Para além de pequenas distrações típicas de uma produção autoindulgente e hegemônica americana, como todos falarem inglês (japoneses e portugueses), mesmo que o roteiro chame a língua dos padres de portuguesa, esta suspensão da realidade passa até despercebida, ante as reflexões trazidas principalmente pelos diálogos com o personagem de Liam Neeson. A frase em que ele explica que a santíssima Trindade para os japoneses jamais foi compreendida de fato, pois ao invés de ouvirem “son” (filho) eles entendem “sun” (sol), e isto quebraria com o conceito de divindade cristã (pois o Sol e outras materialidades apenas são sagradas em outras religiões), é uma das mais reflexivas provocações etimológicas de fala que um diálogo bem escrito poderia trazer. Mas, ao mesmo tempo, começa a haver uma insistência em engrandecer a religião católica através da vitimização de seu próprio açoitamento deliberado, retirando o poder do indivíduo para colocá-lo na instituição.

Tudo bem que é aí que entra mais uma vez a crença pessoal de quem vos escreve, mais próxima do pensamento de Nietzsche em crer na potência de Jesus Cristo como uma possibilidade exemplar humana, e não uma divindade que se separa do que podemos nos tornar. Mas o maniqueísmo era dispensável ante a força real do filme que, até para um possuidor de fé sem qualquer religião específica, seria impossível negar.

O acréscimo do perdão através de outro personagem caricato, Kichijiro, melhor utilizado aqui do que no outro filme, já demonstra que o importante não é o pecado que cometemos e sim o que fazemos ou sentimos a partir dele, e que o perdão pode vir de muitas maneiras e muitos tempos, mas precisa primeiro sempre vir de dentro para fora, ainda que em silêncio.
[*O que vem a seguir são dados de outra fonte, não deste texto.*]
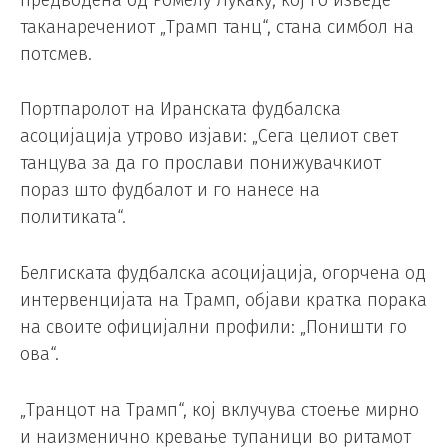
таканаречениот „Трамп танц“, стана симбол на
потсмев.
Портпаролот на Иранската фудбалска
асоцијација утрово изјави: „Сега целиот свет
танцува за да го прослави понижувачкиот
пораз што фудбалот и го нанесе на
политиката“.
Белгиската фудбалска асоцијација, огорчена од
интервенцијата на Трамп, објави кратка порака
на своите официјални профили: „Поништи го
ова“.
„Транцот на Трамп“, кој вклучува стоење мирно
и наизменично кревање тупаници во ритамот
Mesmo para quem não tem alguma religião definida e gosta de estudar um pouco de todas elas, como eu, decerto irá se encontrar na busca que este filme faz por alguma força transcendental na qual possamos nos alicerçar sob condições de opressão extrema. Até porque agrega, em meio ao “silêncio” do título, e à caçada que os japoneses fazem a todos os crentes e seus objetos de crença, uma interessante discussão de até onde podemos nomear a identidade da fé se todos os arquétipos nominativos nos são retirados, e algo que naturalmente nasce de dentro precisa ficar calado e não ser manifestado.

O quanto a privação dos hábitos e dos símbolos diminuiria o pensamento? Por que a própria Bíblia quando idealizada não havia previsto tamanha reprodução comercial da religião como um produto que pudesse ser vendido numa loja de quadros e santinhos? Ou será que previu? Precisamos destas representações apenas como confortos de que não estamos sozinhos, já que se Jesus Cristo fosse um fantasminha camarada que nos aparecesse toda vez que chamássemos, não apenas ele se cansaria de nós, e levaríamos bons sustos a cada aparição até nós nos cansarmos, como esvaziaríamos boa parte do mistério a embasar nossa crença.
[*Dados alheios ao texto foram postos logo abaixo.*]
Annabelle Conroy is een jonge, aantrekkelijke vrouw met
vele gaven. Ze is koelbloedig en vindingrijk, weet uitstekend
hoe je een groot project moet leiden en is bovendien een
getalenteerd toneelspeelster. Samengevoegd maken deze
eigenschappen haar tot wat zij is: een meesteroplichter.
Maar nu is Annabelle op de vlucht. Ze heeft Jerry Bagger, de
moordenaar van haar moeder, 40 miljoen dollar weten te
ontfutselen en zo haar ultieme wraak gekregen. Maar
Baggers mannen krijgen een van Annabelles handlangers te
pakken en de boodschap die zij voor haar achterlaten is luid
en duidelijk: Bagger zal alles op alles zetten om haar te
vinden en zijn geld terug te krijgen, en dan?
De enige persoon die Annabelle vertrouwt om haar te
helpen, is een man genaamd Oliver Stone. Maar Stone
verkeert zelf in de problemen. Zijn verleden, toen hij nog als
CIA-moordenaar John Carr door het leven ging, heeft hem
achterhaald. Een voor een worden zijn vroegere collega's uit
O verdadeiro significado de mantermos este mistério está no exercício diário de perdão, abnegação, altruísmo, solidariedade e doação, dos quais vivemos nos esquecendo até sermos levados a precisar. Foi isso que Scorsese fez, conduziu o espectador a um sofrimento extremo para lembrá-lo do essencial: a fé.

*O filme se encontra atualmente disponível na plataforma de streaming do Telecine.